■ YOUR INSTRUCTIONS:
The data below holds a line containing "まずはLINEで簡単相談！" and a line containing "САҲА иштирок намуд"; please quote exactly those two lines and every line between them, and nothing else.

■ DATA TO PROCESS:
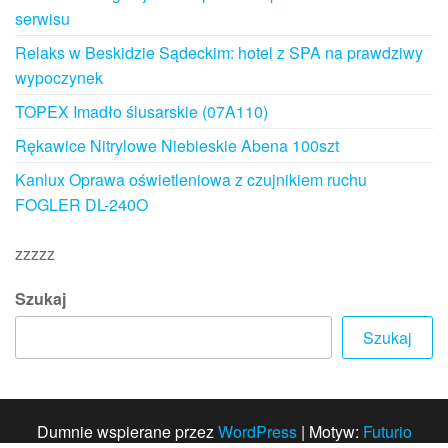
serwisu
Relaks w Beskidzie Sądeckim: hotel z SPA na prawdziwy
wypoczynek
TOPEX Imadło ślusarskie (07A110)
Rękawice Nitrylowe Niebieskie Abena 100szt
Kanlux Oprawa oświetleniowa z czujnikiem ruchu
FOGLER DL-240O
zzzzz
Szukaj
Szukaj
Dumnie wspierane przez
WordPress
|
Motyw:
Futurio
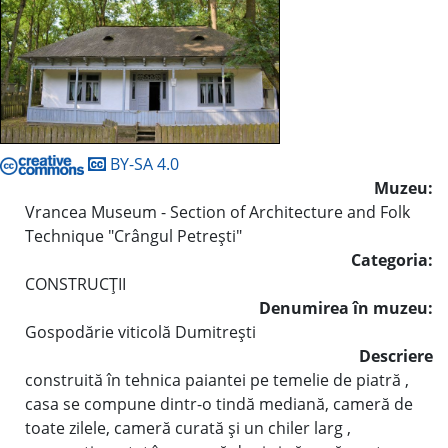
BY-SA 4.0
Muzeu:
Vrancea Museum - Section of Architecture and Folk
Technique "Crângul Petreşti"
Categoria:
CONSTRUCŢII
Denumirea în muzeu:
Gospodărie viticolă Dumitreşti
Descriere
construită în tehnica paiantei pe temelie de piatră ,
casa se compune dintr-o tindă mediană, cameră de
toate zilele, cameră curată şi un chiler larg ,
* * *
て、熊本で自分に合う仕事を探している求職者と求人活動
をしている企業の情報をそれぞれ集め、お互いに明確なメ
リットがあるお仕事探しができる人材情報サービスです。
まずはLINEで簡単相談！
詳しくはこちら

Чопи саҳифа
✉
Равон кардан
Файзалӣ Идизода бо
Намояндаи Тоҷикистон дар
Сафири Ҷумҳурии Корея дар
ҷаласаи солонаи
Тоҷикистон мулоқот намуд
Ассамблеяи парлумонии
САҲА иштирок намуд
* * *
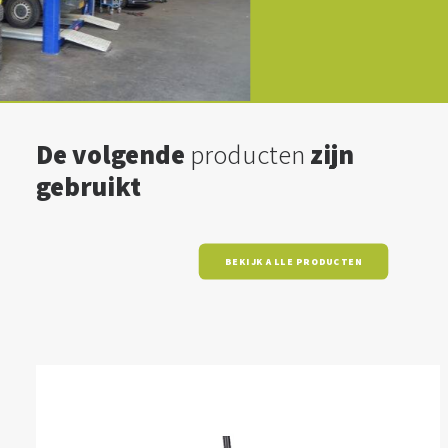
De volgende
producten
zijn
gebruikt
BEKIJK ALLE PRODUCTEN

■ SOLUTION TO THIS PROBLEM:
まずはLINEで簡単相談！
詳しくはこちら

Чопи саҳифа
✉
Равон кардан
Файзалӣ Идизода бо
Намояндаи Тоҷикистон дар
Сафири Ҷумҳурии Корея дар
ҷаласаи солонаи
Тоҷикистон мулоқот намуд
Ассамблеяи парлумонии
САҲА иштирок намуд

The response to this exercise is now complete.